🤖 AI Summary
Existing approaches rely on coarse-grained metrics such as MACs to predict energy consumption and latency of deep learning models on microcontrollers (MCUs), resulting in low accuracy and high measurement overhead. This work proposes InstMeter, the first linear predictor built upon instruction-level clock cycles, enabling highly accurate and strongly linear estimation of both energy and latency. InstMeter is compatible with mainstream MCU architectures, including ARM Cortex-M and RISC-V, and dramatically reduces the required training data—by 100× for energy and 10× for latency—while lowering prediction errors by 3× and 6.5×, respectively. Furthermore, it significantly improves model accuracy in neural architecture search (NAS) by providing more reliable hardware-aware feedback.
📝 Abstract
Deep learning (DL) models can now run on microcontrollers (MCUs).
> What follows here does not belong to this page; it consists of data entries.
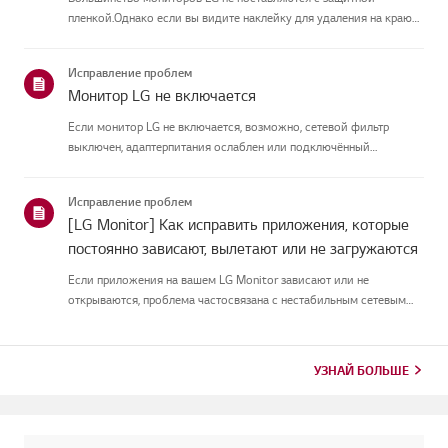
пленкой.Однако если вы видите наклейку для удаления на краю
экрана или печатный текст наэкране при включении, там
присутствует защитная плёнка. Пожалуйста, удалите еготолько в
Исправление проблем
таких случая...
Монитор LG не включается
Если монитор LG не включается, возможно, сетевой фильтр
выключен, адаптерпитания ослаблен или подключённый
компьютер находится в спящем режиме.Сначала подключите
другое устройство к удлинителю, чтобы убедиться, что оно естьв
Исправление проблем
питании.Затем п...
[LG Monitor] Как исправить приложения, которые
постоянно зависают, вылетают или не загружаются
Если приложения на вашем LG Monitor зависают или не
открываются, проблема частосвязана с нестабильным сетевым
соединением.Проверьте кабельные соединения между
монитором и роутером, затем проверьтестатус сети в меню
[Настройки] монитора.Попр...
УЗНАЙ БОЛЬШЕ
Through neural architecture search (NAS), we can search DL models that meet the constraints of MCUs. Among various constraints, energy and latency costs of the model inference are critical metrics. To predict them, existing research relies on coarse proxies such as multiply-accumulations (MACs) and model's input parameters, often resulting in inaccurate predictions or requiring extensive data collection. In this paper, we propose InstMeter, a predictor leveraging MCUs' clock cycles to accurately estimate the energy and latency of DL models. Clock cycles are fundamental metrics reflecting MCU operations, directly determining energy and latency costs. Furthermore, a unique property of our predictor is its strong linearity, allowing it to be simple and accurate. We thoroughly evaluate InstMeter under different scenarios, MCUs, and software settings. Compared with state-of-the-art studies, InstMeter can reduce the energy and latency prediction errors by $3\times$ and $6.5\times$, respectively, while requiring $100\times$ and $10\times$ less training data. In the NAS scenario, InstMeter can fully exploit the energy budget, identifying optimal DL models with higher inference accuracy. We also evaluate InstMeter's generalization performance through various experiments on three ARM MCUs (Cortex-M4, M7, M33) and one RISC-V-based MCU (ESP32-C3), different compilation options (-Os, -O2), GCC versions (v7.3, v10.3), application scenarios (keyword spotting, image recognition), dynamic voltage and frequency scaling, temperatures (21°C, 43°C), and software settings (TFLMv2.4, TFLMvCI). We will open our source codes and the MCU-specific benchmark datasets.